Façon pour l’AEEM d’interpeler ceux d’entre nous qui pensent être à l’abri des soubresauts de l’école publique en envoyant leurs enfants dans des écoles privées. Ils commencent effectivement à se réveiller en se rappelant sans cette histoire de ‘’bassa’’ en train de se poursuivre. La sagesse tirée d’une anecdote désormais célèbre déconseille vivement la posture de l’indifférence quand ces deux reptiles se battent. Car les conséquences peuvent être incroyablement dramatiques pour tout le monde.
Depuis l’accalmie observée vers les années 2000, cette situation est inédite au niveau de ces deux ordres d’enseignement, à savoir le fondamental et le secondaire. L’enseignement supérieur est habitué à gérer ses années universitaires interminables. C’est la rupture de dialogue entre la partie gouvernementale et les négociateurs des enseignants. Les deux parties n’arrivent pas à accorder le violon sur trois des dix points de revendication. Il s’agit de l’octroi d’une prime de logement, la relecture immédiate du décret n°529 P-RM du 21 juin 2013 portant allocation au personnel chargé des examens et concours professionnels, l’accès des fonctionnaires des collectivités territoriales aux services centraux de l’Etat. La situation est à la fois préoccupante et inquiétante. Elle intervient dans un contexte de crispation sociale, politique et économique sans oublier les difficultés sécuritaires avec les affrontements intercommunautaires. Depuis 2012, il n’y a pas de cours dans certaines zones du pays à cause de l’insécurité. Or, ne devrait nullement perdre de vue une évidence : à la différence de la grève illimitée des magistrats, passée dans une relative indifférence à cause des états d’âmes des justiciables vis-à-vis de ce corps, les débrayages répétitifs des enseignants peuvent en revanche laisser difficilement les populations sans réaction. Le spectre de l’année blanche est là. Autant le gouvernement est interpelé, autant les responsables des syndicats de l’éducation le sont au sens du patriotisme.

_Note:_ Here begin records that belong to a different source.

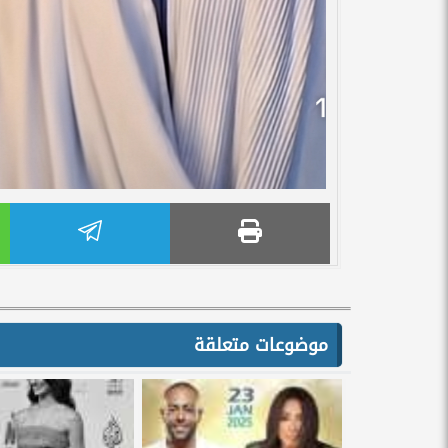
موضوعات متعلقة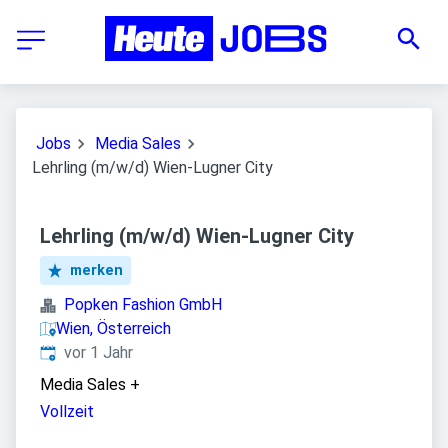
Jobs
Media Sales
Lehrling (m/w/d) Wien-Lugner City
Lehrling (m/w/d) Wien-Lugner City
merken
Popken Fashion GmbH
Wien, Österreich
Veröffentlicht
:
vor 1 Jahr
Media Sales
+
Vollzeit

Les parties doivent savoir raison garder pour ne pas hypothéquer davantage l’avenir des enfants innocents. Les responsabilités sont partagées dans la déchéance du système éducatif malien. La faute n’est pas seulement à ceux qui nous gouvernent. La plus grande faute incombe à cette majorité silencieuse et complice passive souvent pour des miettes. Il faut s’indigner de cette démission collective qui a permis à une petite minorité de faire main basse sur les ressources nationales au prix d’une vaste opération de corruption et d’opérations de communication.
La qualité de l’enseignement dispensé dans les écoles publiques ne constitue pas une préoccupation pour l’élite dirigeante qui préfère envoyer ses enfants et petits-enfants dans des établissements privés ou à l’étranger. Il s’agit là d’une volonté délibérée de maintenir les populations dans une ignorance totale.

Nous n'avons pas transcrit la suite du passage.